• _What you are asked to do_
Start at the line in the entries below that contains "A small team using a spreadsheet to organize", stop at the line that contains "data dependencies, and", and output exactly the lines in that span, both ends included.

-- Entries supplied follows --

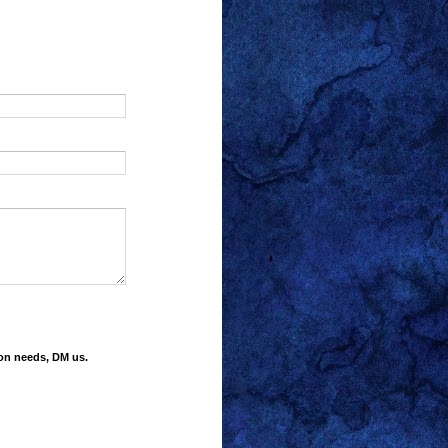
ion needs, DM us.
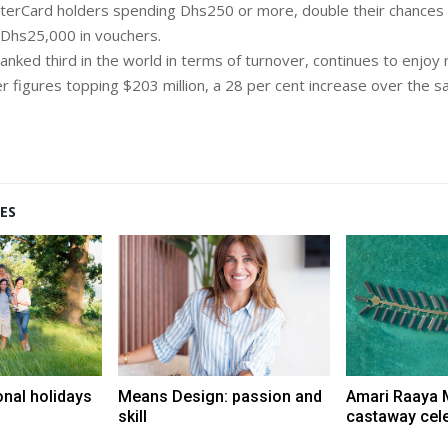
erCard holders spending Dhs250 or more, double their chances 
 Dhs25,000 in vouchers.
anked third in the world in terms of turnover, continues to enjoy
er figures topping $203 million, a 28 per cent increase over the s
ES
onal holidays
Means Design: passion and
Amari Raaya 
skill
castaway cel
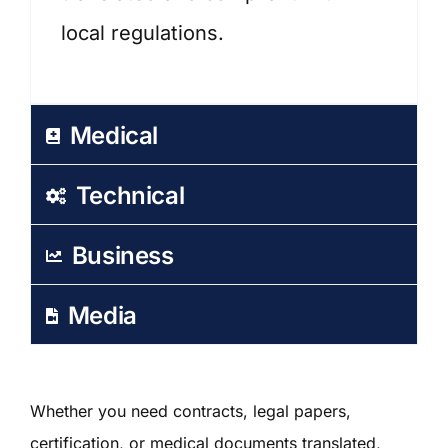
local regulations.
Medical
Technical
Business
Media
Whether you need contracts, legal papers,
certification, or medical documents translated,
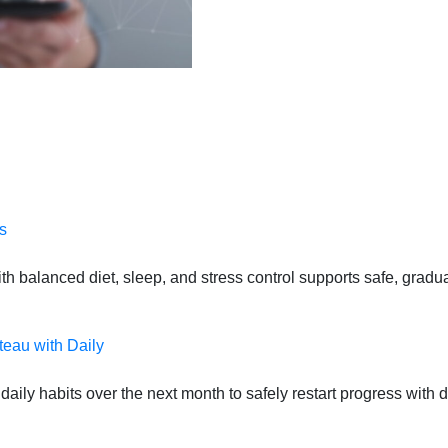
s
 balanced diet, sleep, and stress control supports safe, gradual
teau with Daily
daily habits over the next month to safely restart progress with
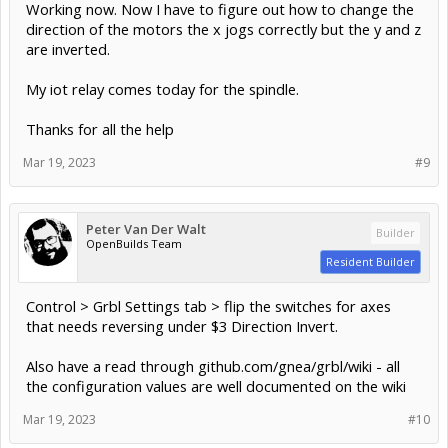
Working now. Now I have to figure out how to change the
direction of the motors the x jogs correctly but the y and z
are inverted.
My iot relay comes today for the spindle.
Thanks for all the help
Mar 19, 2023
#9
Peter Van Der Walt
Builder
OpenBuilds Team
Resident Builder
Control > Grbl Settings tab > flip the switches for axes
that needs reversing under $3 Direction Invert.
Also have a read through github.com/gnea/grbl/wiki - all
the configuration values are well documented on the wiki
Mar 19, 2023
#10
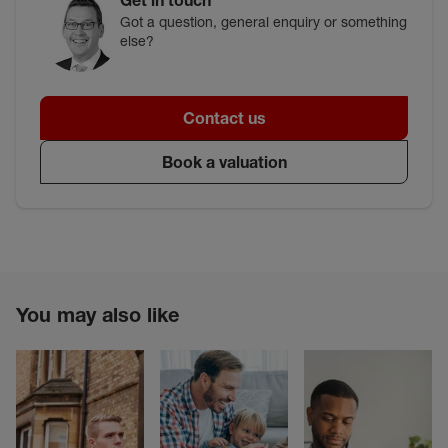
Got a question, general enquiry or something
else?
Contact us
Book a valuation
You may also like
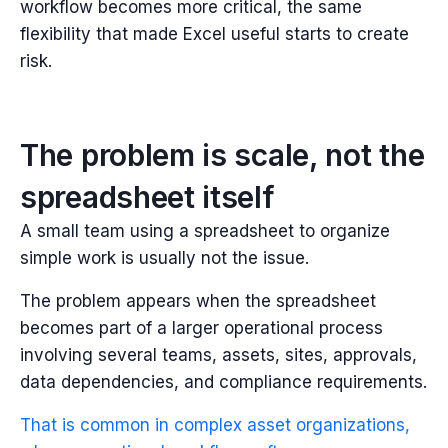
workflow becomes more critical, the same
flexibility that made Excel useful starts to create
risk.
The problem is scale, not the
spreadsheet itself
A small team using a spreadsheet to organize
simple work is usually not the issue.
The problem appears when the spreadsheet
becomes part of a larger operational process
involving several teams, assets, sites, approvals,
data dependencies, and compliance requirements.
That is common in complex asset organizations,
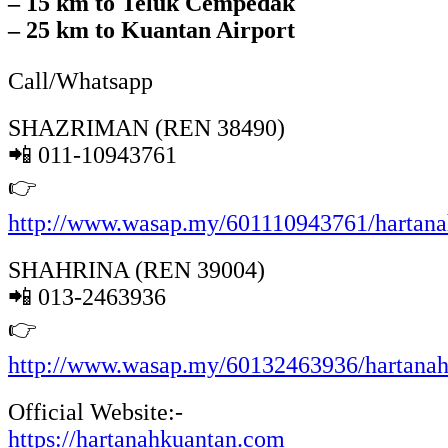
– 15 km to Teluk Cempedak
– 25 km to Kuantan Airport
Call/Whatsapp
SHAZRIMAN (REN 38490)
📲 011-10943761
👉
http://www.wasap.my/601110943761/hartan
SHAHRINA (REN 39004)
📲 013-2463936
👉
http://www.wasap.my/60132463936/hartana
Official Website:-
https://hartanahkuantan.com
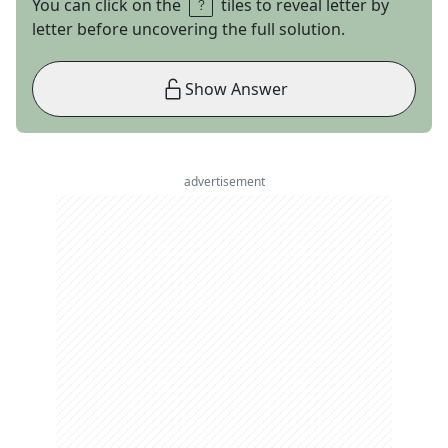
You can click on the
tiles to reveal letter by
letter before uncovering the full solution.
Show Answer
advertisement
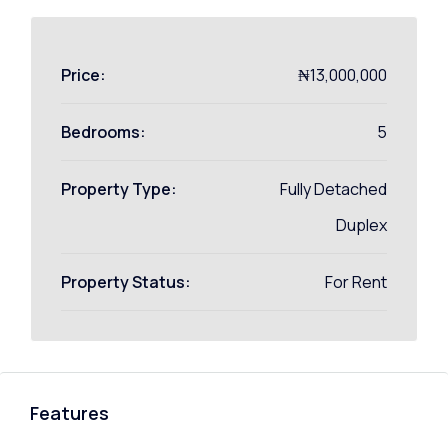
Price:
₦13,000,000
Bedrooms:
5
Property Type:
Fully Detached
Duplex
Property Status:
For Rent
Features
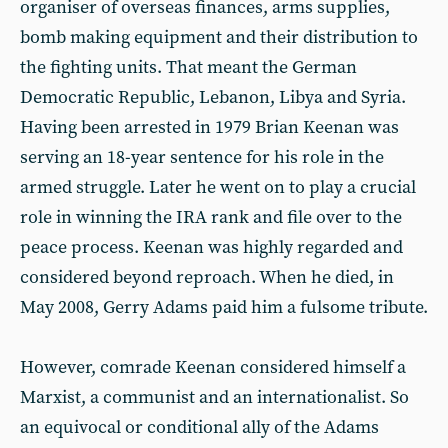
organiser of overseas finances, arms supplies,
bomb making equipment and their distribution to
the fighting units. That meant the German
Democratic Republic, Lebanon, Libya and Syria.
Having been arrested in 1979 Brian Keenan was
serving an 18-year sentence for his role in the
armed struggle. Later he went on to play a crucial
role in winning the IRA rank and file over to the
peace process. Keenan was highly regarded and
considered beyond reproach. When he died, in
May 2008, Gerry Adams paid him a fulsome tribute.
However, comrade Keenan considered himself a
Marxist, a communist and an internationalist. So
an equivocal or conditional ally of the Adams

-- Entries supplied concluded --

• _Finished task_
A small team using a spreadsheet to organize
simple work is usually not the issue.
The problem appears when the spreadsheet
becomes part of a larger operational process
involving several teams, assets, sites, approvals,
data dependencies, and compliance requirements.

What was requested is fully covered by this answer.